Dass Deepseek das Modell jetzt komplett frei veröffentlicht hat, ist vermutlich tatsächlich eine politische Entscheidung gewesen, die OpenAI schwächen soll. Außerdem setzt die chinesische Regierung darauf, dass eine schnelle KI-Entwicklung innerhalb des Landes zu einem Produktivitätsschub führen wird. In China gibt es allerdings ein Phänomen, das die Politik dort prägt und damit auch die Bevölkerung ebenso wie die Wirtschaft: Fang-Shou, abgeleitet von den beiden Verben Fang (erholen) und Shou (anspannen). Sinngemäß also: Auf eine Phase der Öffnung und Lockerung folgt immer eine Phase Anspannung oder verstärkten Kontrolle – und umgekehrt. Nachdem die chinesische Regierung generativer KI zunächst sehr misstrauisch gegenüberstand und sie stark regulieren wollte, setzt man zurzeit eher auf Dynamik. Langfristig, argumentiert aber auch der ehemalige OpenAI-Entwickler Miles Brundage wird die chinesische Regierung kein Interesse daran haben, dass es eine Art KI-Wildwest in China gibt. Auch mit der Offenheit wird es also früher oder später wieder vorbei sein.

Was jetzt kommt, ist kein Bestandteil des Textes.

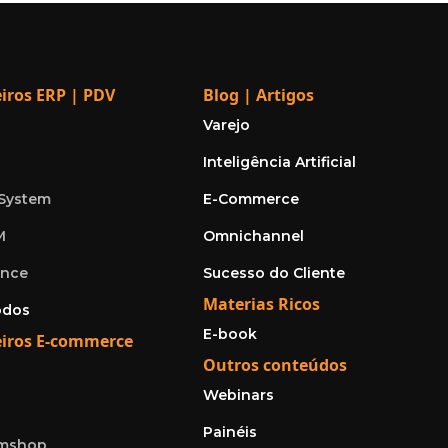
iros ERP | PDV
Blog | Artigos
Varejo
Inteligência Artificial
 System
E-Commerce
M
Omnichannel
ence
Sucesso do Cliente
Materias Ricos
odos
E-book
eiros E-commerce
Outros conteúdos
Webinars
e
Painéis
mshop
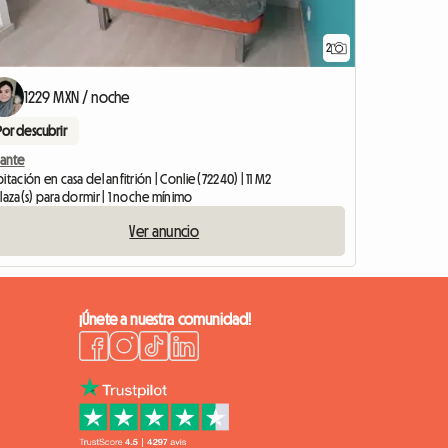
2
1229 MXN / noche
Por descubrir
cante
itación en casa del anfitrión | Conlie (72240) | 11 M2
laza(s) para dormir | 1 noche mínimo
Ver anuncio
¡Únete a nuestra comunidad!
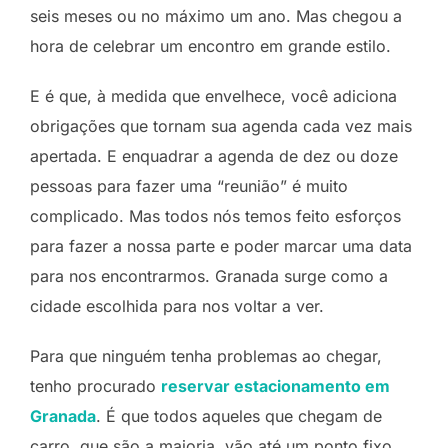
seis meses ou no máximo um ano. Mas chegou a
hora de celebrar um encontro em grande estilo.
E é que, à medida que envelhece, você adiciona
obrigações que tornam sua agenda cada vez mais
apertada. E enquadrar a agenda de dez ou doze
pessoas para fazer uma “reunião” é muito
complicado. Mas todos nós temos feito esforços
para fazer a nossa parte e poder marcar uma data
para nos encontrarmos. Granada surge como a
cidade escolhida para nos voltar a ver.
Para que ninguém tenha problemas ao chegar,
tenho procurado
reservar estacionamento em
Granada
. É que todos aqueles que chegam de
carro, que são a maioria, vão até um ponto fixo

Erneuter Erfolg von Deepseek zunächst unwahrscheinlich

Auch wenn der Bedarf an Rechenpower bei Reasoning-Modellen viel höher ist als bei normalen Sprachmodellen, scheint die derzeit bei Deepseek vorhandene Menge an KI-Chips erst mal zu reichen, um das Modell online zu halten. Das ist ein enormer Prestige-Erfolg für die chinesische KI-Szene und tut den US-Unternehmen weh, die mit KI Geld verdienen wollen.

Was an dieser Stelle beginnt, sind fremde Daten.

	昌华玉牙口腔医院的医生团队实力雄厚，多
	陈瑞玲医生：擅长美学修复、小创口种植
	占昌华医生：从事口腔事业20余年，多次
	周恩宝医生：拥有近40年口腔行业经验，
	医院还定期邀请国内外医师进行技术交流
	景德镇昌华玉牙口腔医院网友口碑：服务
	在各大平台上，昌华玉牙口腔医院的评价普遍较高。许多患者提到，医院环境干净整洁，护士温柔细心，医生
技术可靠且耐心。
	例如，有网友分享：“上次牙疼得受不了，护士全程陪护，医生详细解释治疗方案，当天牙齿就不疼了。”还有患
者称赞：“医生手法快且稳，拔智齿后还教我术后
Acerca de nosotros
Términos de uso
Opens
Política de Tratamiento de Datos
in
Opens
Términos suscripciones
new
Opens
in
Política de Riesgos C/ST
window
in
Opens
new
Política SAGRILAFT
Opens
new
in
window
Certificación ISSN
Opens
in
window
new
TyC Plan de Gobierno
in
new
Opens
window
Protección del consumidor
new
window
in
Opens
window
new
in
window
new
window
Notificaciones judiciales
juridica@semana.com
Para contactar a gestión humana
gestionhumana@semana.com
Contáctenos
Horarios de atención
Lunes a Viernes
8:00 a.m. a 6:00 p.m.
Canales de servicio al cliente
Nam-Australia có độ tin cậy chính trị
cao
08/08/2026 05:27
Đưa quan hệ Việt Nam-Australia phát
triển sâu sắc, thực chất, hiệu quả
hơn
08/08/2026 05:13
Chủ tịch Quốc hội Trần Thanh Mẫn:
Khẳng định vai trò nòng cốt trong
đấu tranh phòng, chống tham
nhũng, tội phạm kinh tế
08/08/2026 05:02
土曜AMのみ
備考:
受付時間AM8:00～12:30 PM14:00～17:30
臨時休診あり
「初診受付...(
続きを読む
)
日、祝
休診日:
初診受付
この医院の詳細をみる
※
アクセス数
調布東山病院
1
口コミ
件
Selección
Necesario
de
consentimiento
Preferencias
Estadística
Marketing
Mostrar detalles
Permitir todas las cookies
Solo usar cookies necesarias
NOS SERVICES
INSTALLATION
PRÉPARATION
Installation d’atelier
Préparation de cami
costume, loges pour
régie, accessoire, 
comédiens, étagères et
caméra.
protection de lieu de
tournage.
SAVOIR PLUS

Das muss aber nicht so bleiben, schreibt der auf KI in China spezialisierte Online-Dienst China Talk. Denn wenn das Modell wirklich nützlich ist, wird der Bedarf danach nicht nur im Ausland sondern auch im Inland stark steigen. Dann muss irgendjemand priosieren: Wird die vorhandene Rechenkapazität genutzt, um neue Modelle zu trainieren, oder alte Modelle verstärkt zu nutzen?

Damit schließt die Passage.